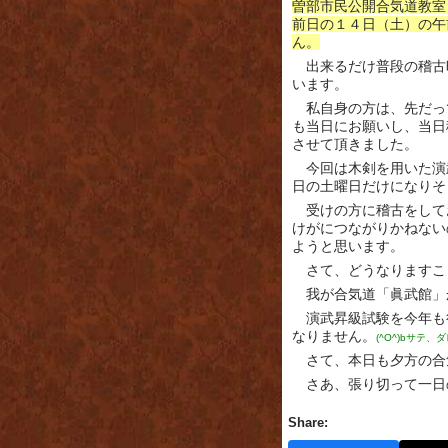
曽部市民公開合気道教室
前日の１４日（土）の午
ん。
出来るだけ普段の稽古
います。
私自身の方は、先だっ
も当日にお願いし、当日
させて頂きました。
今回は木剣を用いた演
日の土曜日だけになりそ
受けの方に稽古をして
けがにつながりかねない
ようと思います。
さて、どうなりますこ
我が合気道「眞武館」
演武昇級試験を今年も
なりません。
(^O^)bサテ
さて、本日も夕方の合
さあ、張り切って一日
Share:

_Work to be completed_: The expected answer is the full listing above, transcribed exactly and without pictures.

_Task result_:
曽部市民公開合気道教室
前日の１４日（土）の午
ん。
出来るだけ普段の稽古
います。
私自身の方は、先だっ
も当日にお願いし、当日
させて頂きました。
今回は木剣を用いた演
日の土曜日だけになりそ
受けの方に稽古をして
けがにつながりかねない
ようと思います。
さて、どうなりますこ
我が合気道「眞武館」
演武昇級試験を今年も
なりません。
(^O^)bサテ
さて、本日も夕方の合
さあ、張り切って一日
Share:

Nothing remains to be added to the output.